» **INSTRUCTIONS FOR THE TASK**:
Exact copy, no pictures: return all the data below as written.

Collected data
────────────────

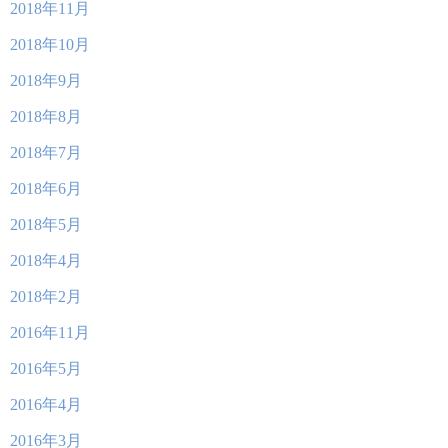
2018年11月
2018年10月
2018年9月
2018年8月
2018年7月
2018年6月
2018年5月
2018年4月
2018年2月
2016年11月
2016年5月
2016年4月
2016年3月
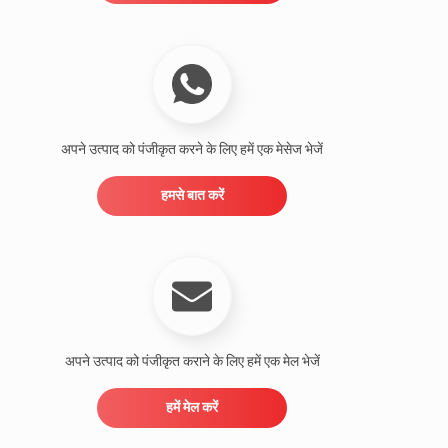
अपने उत्पाद को पंजीकृत करने के लिए हमें एक मेसेज भेजें
हमसे बात करें
अपने उत्पाद को पंजीकृत कराने के लिए हमें एक मेल भेजें
हमें मेल करें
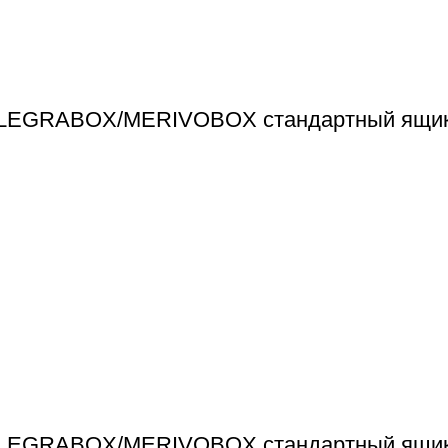
я LEGRABOX/MERIVOBOX стандартный ящик
я LEGRABOX/MERIVOBOX стандартный ящик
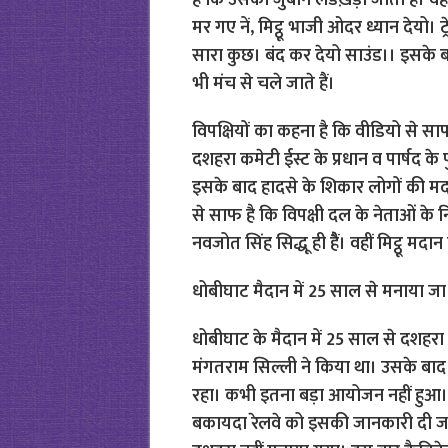
है कि उसकी जुबान लडख़ड़ा जाती है। वह बोल
मर गए नें, मिट्ठू भाजी ओदर ध्यान देयो। ट
सारा कुछ। बंद कर देयो साउंड।। इसके
भी मंच से चले जाते हैं।
विपक्षियों का कहना है कि वीडियो से स
दशहरा कमेटी ईस्ट के प्रधान व पार्षद के
इसके बाद हादसे के शिकार लोगों की मदद
से साफ है कि विपक्षी दल के नेताओं के नि
नवजोत सिंह सिद्धू ही हैैं। वहीं मिट्ठू म
धोबीघाट मैदान में 25 साल से मनाया जा 
धोबीघाट के मैदान में 25 साल से दशहर
मंगतराम सिल्ली ने किया था। उसके बाद पू
रहा। कभी इतना बड़ा आयोजन नहीं हुआ। 2
बकायदा रेलवे को इसकी जानकारी दी जा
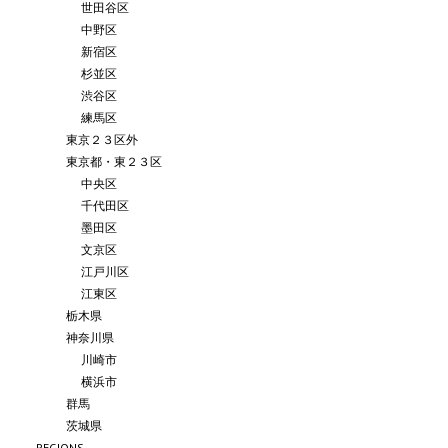
世田谷区
中野区
新宿区
杉並区
渋谷区
練馬区
東京２３区外
東京都・東２３区
中央区
千代田区
墨田区
文京区
江戸川区
江東区
栃木県
神奈川県
川崎市
横浜市
群馬
茨城県
REGIONS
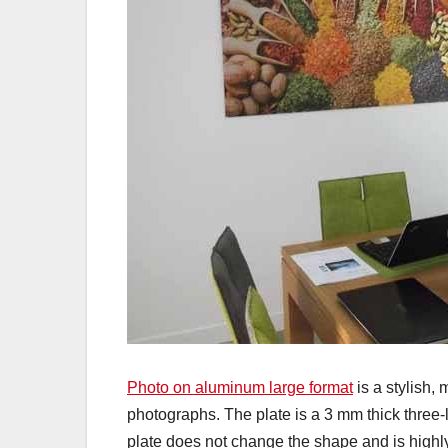
Photo on aluminum large format
is a stylish,
photographs. The plate is a 3 mm thick three-l
plate does not change the shape and is highly 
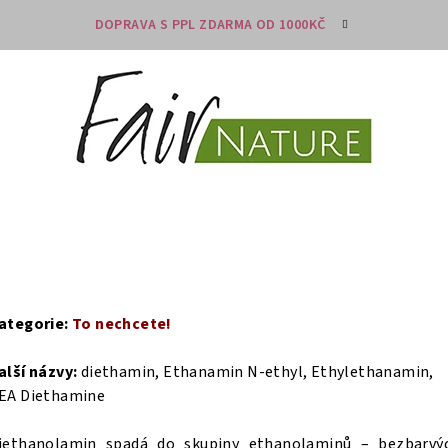
DOPRAVA S PPL ZDARMA OD 1000KČ
ategorie:
To nechcete!
alší názvy:
diethamin, Ethanamin N-ethyl, Ethylethanamin,
EA Diethamine
iethanolamin spadá do skupiny ethanolaminů – bezbarvý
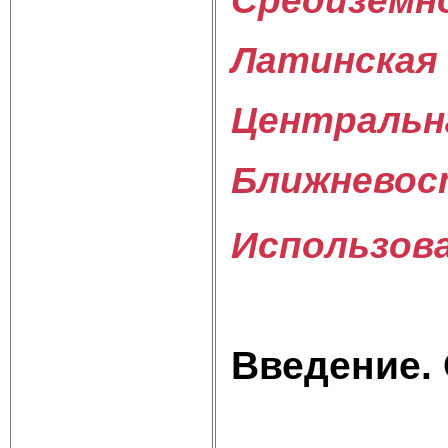
Средиземн
Латинская 
Центральна
Ближневос
Использов
Введение.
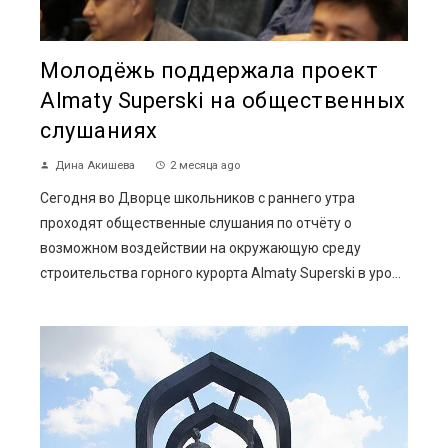
Молодёжь поддержала проект
Almaty Superski на общественных
слушаниях
Дина Акишева
2 месяца ago
Сегодня во Дворце школьников с раннего утра
проходят общественные слушания по отчёту о
возможном воздействии на окружающую среду
строительства горного курорта Almaty Superski в уро...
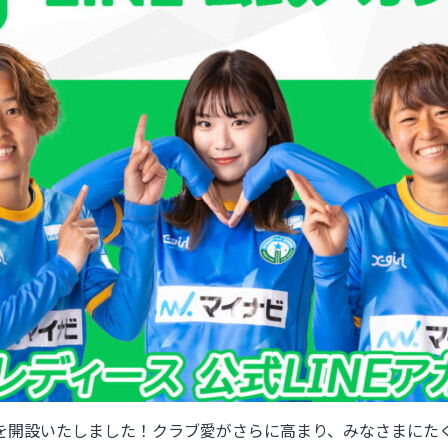
」を開設いたしました！クラブ愛がさらに高まり、みなさまに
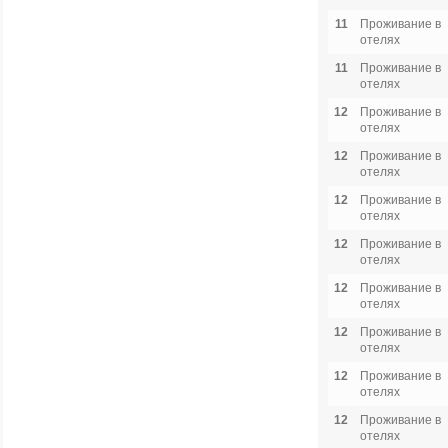
11
Проживание в
отелях
11
Проживание в
отелях
12
Проживание в
отелях
12
Проживание в
отелях
12
Проживание в
отелях
12
Проживание в
отелях
12
Проживание в
отелях
12
Проживание в
отелях
12
Проживание в
отелях
12
Проживание в
отелях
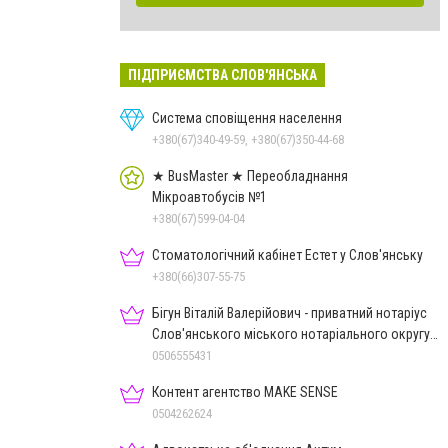
ПІДПРИЄМСТВА СЛОВ'ЯНСЬКА
Система сповіщення населення
+380(67)340-49-59, +380(67)350-44-68
★ BusMaster ★ Переобладнання
Мікроавтобусів №1
+380(67)599-04-04
Стоматологічний кабінет Естет у Слов'янську
+380(66)307-55-75
Бігун Віталій Валерійович - приватний нотаріус
Слов'янського міського нотаріального округу
Дон.обл.
0506555431
Контент агентство MAKE SENSE
0504262624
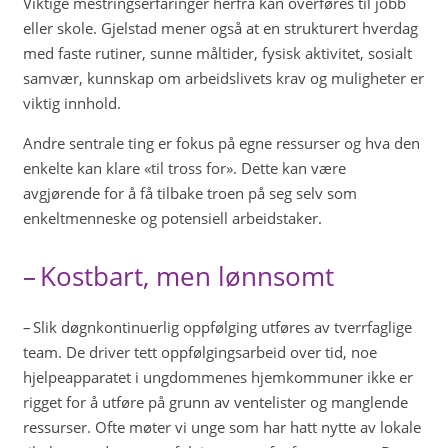
Viktige mestringserfaringer herfra kan overføres til jobb
eller skole. Gjelstad mener også at en strukturert hverdag
med faste rutiner, sunne måltider, fysisk aktivitet, sosialt
samvær, kunnskap om arbeidslivets krav og muligheter er
viktig innhold.
Andre sentrale ting er fokus på egne ressurser og hva den
enkelte kan klare «til tross for». Dette kan være
avgjørende for å få tilbake troen på seg selv som
enkeltmenneske og potensiell arbeidstaker.
– Kostbart, men lønnsomt
– Slik døgnkontinuerlig oppfølging utføres av tverrfaglige
team. De driver tett oppfølgingsarbeid over tid, noe
hjelpeapparatet i ungdommenes hjemkommuner ikke er
rigget for å utføre på grunn av ventelister og manglende
ressurser. Ofte møter vi unge som har hatt nytte av lokale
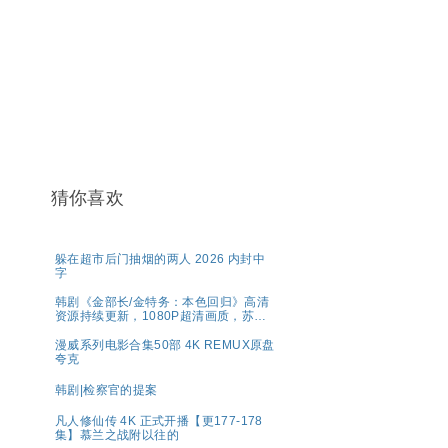
猜你喜欢
躲在超市后门抽烟的两人 2026 内封中
字
韩剧《金部长/金特务：本色回归》高清
资源持续更新，1080P超清画质，苏志
燮主演，剧情动作片，官方中字，网盘
分享
漫威系列电影合集50部 4K REMUX原盘
夸克
韩剧|检察官的提案
凡人修仙传 4K 正式开播【更177-178
集】慕兰之战附以往的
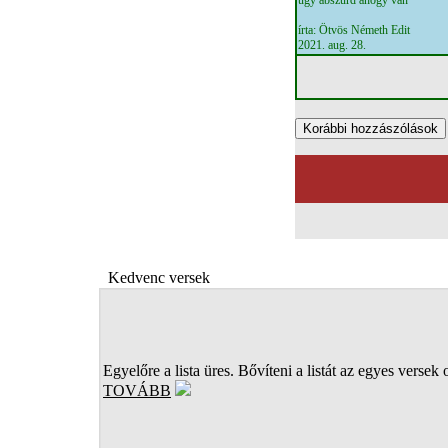
úgy abszurd ahogy van
írta: Ötvös Németh Edit
2021. aug. 28.
Kedvenc versek
Egyelőre a lista üres. Bővíteni a listát az egyes versek 
TOVÁBB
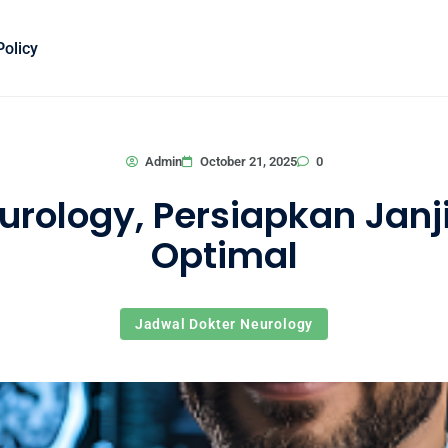
Policy
0
Admin
October 21, 2025
urology, Persiapkan Jan
Optimal
Jadwal Dokter Neurology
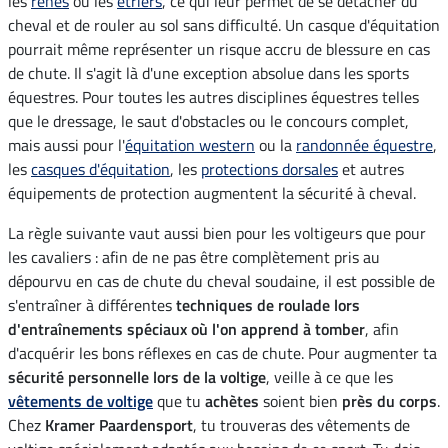
les
rênes
ou les
étriers
, ce qui leur permet de se détacher du
cheval et de rouler au sol sans difficulté. Un casque d'équitation
pourrait même représenter un risque accru de blessure en cas
de chute. Il s'agit là d'une exception absolue dans les sports
équestres. Pour toutes les autres disciplines équestres telles
que le dressage, le saut d'obstacles ou le concours complet,
mais aussi pour l'
équitation western
ou la
randonnée équestre
,
les
casques d'équitation
, les
protections dorsales
et autres
équipements de protection augmentent la sécurité à cheval.
La règle suivante vaut aussi bien pour les voltigeurs que pour
les cavaliers : afin de ne pas être complètement pris au
dépourvu en cas de chute du cheval soudaine, il est possible de
s'entraîner à différentes
techniques de roulade lors
d'entraînements spéciaux où l'on apprend à tomber
, afin
d'acquérir les bons réflexes en cas de chute. Pour augmenter ta
sécurité personnelle lors de la voltige
, veille à ce que les
vêtements de voltige
que tu
achètes
soient bien
près du corps
.
Chez
Kramer Paardensport
, tu trouveras des vêtements de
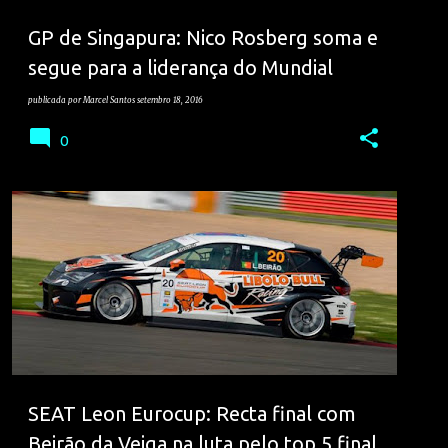
GP de Singapura: Nico Rosberg soma e
segue para a liderança do Mundial
publicada por
Marcel Santos
setembro 18, 2016
0
LOURENÇO BEIRÃO DA VEIGA
VELOCIDADE
SEAT Leon Eurocup: Recta final com
Beirão da Veiga na luta pelo top 5 final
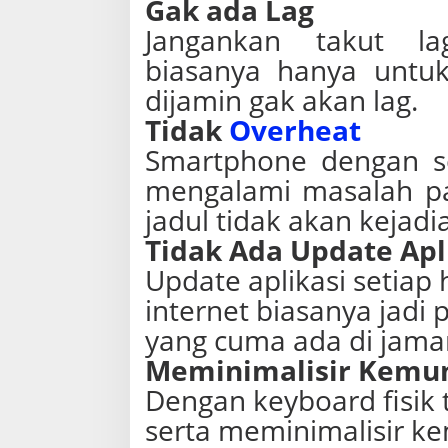
Gak ada Lag
Jangankan takut la
biasanya hanya untuk
dijamin gak akan lag.
Tidak
Overheat
Smartphone dengan se
mengalami masalah pan
jadul tidak akan kejad
Tidak Ada Update Apli
Update aplikasi setiap
internet biasanya jad
yang cuma ada di jama
Meminimalisir Kemun
Dengan keyboard fisik 
serta meminimalisir ke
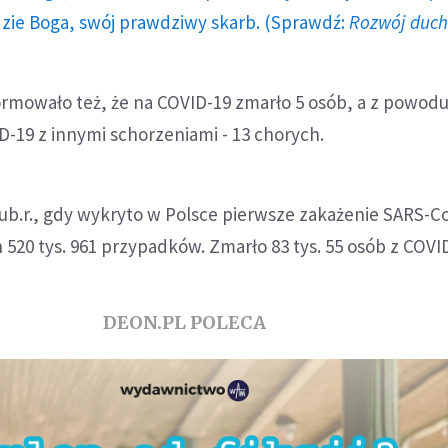
dzie Boga, swój prawdziwy skarb. (Sprawdź:
Rozwój duc
ormowało też, że na COVID-19 zmarło 5 osób, a z powod
D-19 z innymi schorzeniami - 13 chorych.
ub.r., gdy wykryto w Polsce pierwsze zakażenie SARS-C
520 tys. 961 przypadków. Zmarło 83 tys. 55 osób z COVI
DEON.PL POLECA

────────────────

» **SOLUTION TO THE EXERCISE**:
2018年11月
2018年10月
2018年9月
2018年8月
2018年7月
2018年6月
2018年5月
2018年4月
2018年2月
2016年11月
2016年5月
2016年4月
2016年3月
अपने उत्पाद को पंजीकृत करने के लिए हमें एक मेसेज भेजें
हमसे बात करें
अपने उत्पाद को पंजीकृत कराने के लिए हमें एक मेल भेजें
हमें मेल करें
я LEGRABOX/MERIVOBOX стандартный ящик
я LEGRABOX/MERIVOBOX стандартный ящик
है कि उसकी जुबान लडख़ड़ा जाती है। वह बोल
मर गए नें, मिट्ठू भाजी ओदर ध्यान देयो। ट
सारा कुछ। बंद कर देयो साउंड।। इसके
भी मंच से चले जाते हैं।
विपक्षियों का कहना है कि वीडियो से स
दशहरा कमेटी ईस्ट के प्रधान व पार्षद के
इसके बाद हादसे के शिकार लोगों की मदद
से साफ है कि विपक्षी दल के नेताओं के नि
नवजोत सिंह सिद्धू ही हैैं। वहीं मिट्ठू म
धोबीघाट मैदान में 25 साल से मनाया जा 
धोबीघाट के मैदान में 25 साल से दशहर
मंगतराम सिल्ली ने किया था। उसके बाद पू
रहा। कभी इतना बड़ा आयोजन नहीं हुआ। 2
बकायदा रेलवे को इसकी जानकारी दी जा
世田谷区
中野区
新宿区
杉並区
渋谷区
練馬区
東京２３区外
東京都・東２３区
中央区
千代田区
墨田区
文京区
江戸川区
江東区
栃木県
神奈川県
川崎市
横浜市
群馬
茨城県
REGIONS
Photo on aluminum large format
is a stylish,
photographs. The plate is a 3 mm thick three-l
plate does not change the shape and is highly 
DOPRAVA S PPL ZDARMA OD 1000KČ
ategorie:
To nechcete!
alší názvy:
diethamin, Ethanamin N-ethyl, Ethylethanamin,
EA Diethamine
iethanolamin spadá do skupiny ethanolaminů – bezbarvý
Средиземн
Латинская 
Центральна
Ближневос
Использов
Введение.
Молодёжь поддержала проект
Almaty Superski на общественных
слушаниях
Дина Акишева
2 месяца ago
Сегодня во Дворце школьников с раннего утра
проходят общественные слушания по отчёту о
возможном воздействии на окружающую среду
строительства горного курорта Almaty Superski в уро...
」を開設いたしました！クラブ愛がさらに高まり、みなさまに
11
Проживание в
отелях
11
Проживание в
отелях
12
Проживание в
отелях
12
Проживание в
отелях
12
Проживание в
отелях
12
Проживание в
отелях
12
Проживание в
отелях
12
Проживание в
отелях
12
Проживание в
отелях
12
Проживание в
отелях
ПІДПРИЄМСТВА СЛОВ'ЯНСЬКА
Система сповіщення населення
+380(67)340-49-59, +380(67)350-44-68
★ BusMaster ★ Переобладнання
Мікроавтобусів №1
+380(67)599-04-04
Стоматологічний кабінет Естет у Слов'янську
+380(66)307-55-75
Бігун Віталій Валерійович - приватний нотаріус
Слов'янського міського нотаріального округу
Дон.обл.
0506555431
Контент агентство MAKE SENSE
0504262624
Viktige mestringserfaringer herfra kan overføres til jobb
eller skole. Gjelstad mener også at en strukturert hverdag
med faste rutiner, sunne måltider, fysisk aktivitet, sosialt
samvær, kunnskap om arbeidslivets krav og muligheter er
viktig innhold.
Andre sentrale ting er fokus på egne ressurser og hva den
enkelte kan klare «til tross for». Dette kan være
avgjørende for å få tilbake troen på seg selv som
enkeltmenneske og potensiell arbeidstaker.
– Kostbart, men lønnsomt
– Slik døgnkontinuerlig oppfølging utføres av tverrfaglige
team. De driver tett oppfølgingsarbeid over tid, noe
hjelpeapparatet i ungdommenes hjemkommuner ikke er
rigget for å utføre på grunn av ventelister og manglende
ressurser. Ofte møter vi unge som har hatt nytte av lokale
猜你喜欢
躲在超市后门抽烟的两人 2026 内封中
字
韩剧《金部长/金特务：本色回归》高清
资源持续更新，1080P超清画质，苏志
燮主演，剧情动作片，官方中字，网盘
分享
漫威系列电影合集50部 4K REMUX原盘
夸克
韩剧|检察官的提案
凡人修仙传 4K 正式开播【更177-178
集】慕兰之战附以往的
úgy abszurd ahogy van
írta: Ötvös Németh Edit
2021. aug. 28.
Kedvenc versek
Egyelőre a lista üres. Bővíteni a listát az egyes versek 
TOVÁBB
Policy
0
Admin
October 21, 2025
urology, Persiapkan Jan
Optimal
Jadwal Dokter Neurology
les
rênes
ou les
étriers
, ce qui leur permet de se détacher du
cheval et de rouler au sol sans difficulté. Un casque d'équitation
pourrait même représenter un risque accru de blessure en cas
de chute. Il s'agit là d'une exception absolue dans les sports
équestres. Pour toutes les autres disciplines équestres telles
que le dressage, le saut d'obstacles ou le concours complet,
mais aussi pour l'
équitation western
ou la
randonnée équestre
,
les
casques d'équitation
, les
protections dorsales
et autres
équipements de protection augmentent la sécurité à cheval.
La règle suivante vaut aussi bien pour les voltigeurs que pour
les cavaliers : afin de ne pas être complètement pris au
dépourvu en cas de chute du cheval soudaine, il est possible de
s'entraîner à différentes
techniques de roulade lors
d'entraînements spéciaux où l'on apprend à tomber
, afin
d'acquérir les bons réflexes en cas de chute. Pour augmenter ta
sécurité personnelle lors de la voltige
, veille à ce que les
vêtements de voltige
que tu
achètes
soient bien
près du corps
.
Chez
Kramer Paardensport
, tu trouveras des vêtements de
GP de Singapura: Nico Rosberg soma e
segue para a liderança do Mundial
publicada por
Marcel Santos
setembro 18, 2016
0
LOURENÇO BEIRÃO DA VEIGA
VELOCIDADE
SEAT Leon Eurocup: Recta final com
Beirão da Veiga na luta pelo top 5 final
Gak ada Lag
Jangankan takut la
biasanya hanya untuk
dijamin gak akan lag.
Tidak
Overheat
Smartphone dengan se
mengalami masalah pan
jadul tidak akan kejad
Tidak Ada Update Apli
Update aplikasi setiap
internet biasanya jad
yang cuma ada di jama
Meminimalisir Kemun
Dengan keyboard fisik 
serta meminimalisir ke
dzie Boga, swój prawdziwy skarb. (Sprawdź:
Rozwój duc
ormowało też, że na COVID-19 zmarło 5 osób, a z powod
D-19 z innymi schorzeniami - 13 chorych.
ub.r., gdy wykryto w Polsce pierwsze zakażenie SARS-C
520 tys. 961 przypadków. Zmarło 83 tys. 55 osób z COVI
DEON.PL POLECA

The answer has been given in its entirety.